Friday, after the 16th floor crab hijinks, I wrapped him up in a snowman gift bag and whitney rounded me up for the conference room throw-down that is the sales dept gift swap. I gently placed him on the table amongst the other gifts, 60% of which would turn out to be Starbucks cards. They started the exchange, which was extremely loud and competitive and, interestingly, totally anonymous. Which is to say, after someone opened a gift, no one ever demanded to know who had brought it. This works out well if you were the person who brought (a) a coffee mug that said DIVA (b) socks or (c) vibrating soap, all of which made appearances before the crab did. Instead of laughing at all of that, I stood next to whitney and hyperventilated every time someone went near the crab bag.

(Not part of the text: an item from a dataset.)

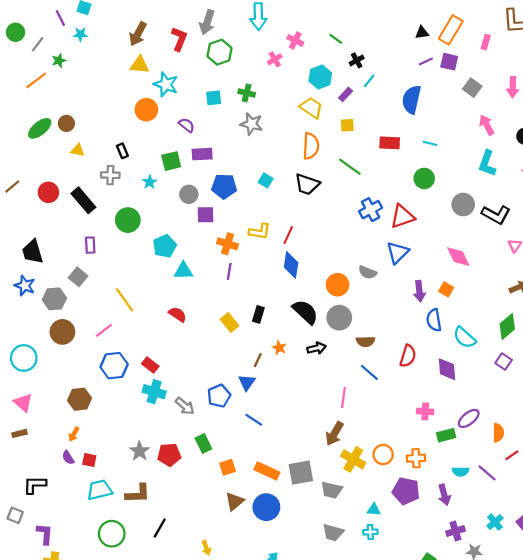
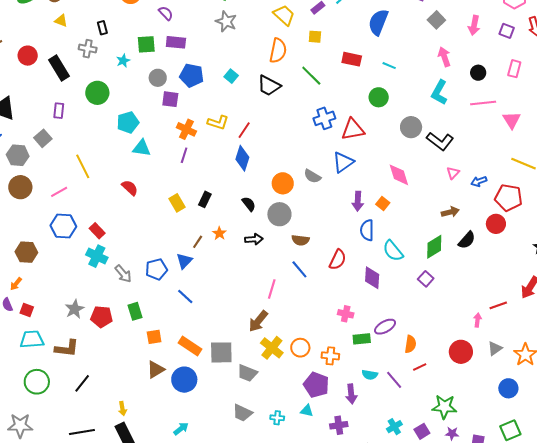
black semicircle: (305, 312) -> (249, 204), size x0.6
cyan triangle: (374, 510) -> (307, 411), moved
purple cross: (455, 531) -> (339, 425), moved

Finally, someone took him. As they lifted the cage out of the bag I realized that the crab had done his favorite trick and buried himself, making it look like someone had put a box of dirt in the office grab bag (still better than vibrating soap, fyi). Lots of people stared blankly and I almost panicked until Whitney and work-friend Kate, who was in on the ruse, started to cough loudly and make suggestions.
Whitney: That looks like it MIGHT BE A HERMIT CRAB.
Kate: Is that A HERMIT CRAB in there?
And so it was. And the sales department rejoiced. Someone swiped the crab within 2 rounds– a girl who promptly declared that she was “going to eat him.” Looks like we won’t be making good on PetCo’s 15 day, dead or alive refund offer. I made it out of the holiday party (a) sans crab and (b) with a copy of Spaceballs on DVD. Who’s the big winner? This girl.
Skipped off to the other building with Whitney to pick up the rest of the crew and roll on to the open bar. And we’re an hour and a half into said openness of bar (ie, there long enough to cause permanent brain damage) when I see my boss, who had missed the in-office part of the office party.
Cristin: Guess WHAT! Your ASSISTANT put a HERMIT CRAB in the GRAB BAG TODAY!!
Just kidding, she was way more excited than that. News of the crab had already made it back to her, she just didn’t know who to pin it on yet. But she must have told someone, because an hour later, when I was sitting at one of the poker tables, getting hosed at Texas Hold ‘Em by a man wearing many, many gold chains, our president of sales pointed at me and went “Were you the crab??” Yeah, baby. You bet I was. Now let me feed this crippling gambling addiction.
Still tk: Anna and Jordan clean up at poker and eventually get us bounced from the gambling room for winning too much; we get locked out of the “club” room; I procure a referee’s whistle, much to the dismay of those around me; I tell my long standing office girl crush that I am, in fact, in love with her; I get yelled at by security because emily and anna thought it was a good idea to cage dance in the sports themed room; Jordan does the robot.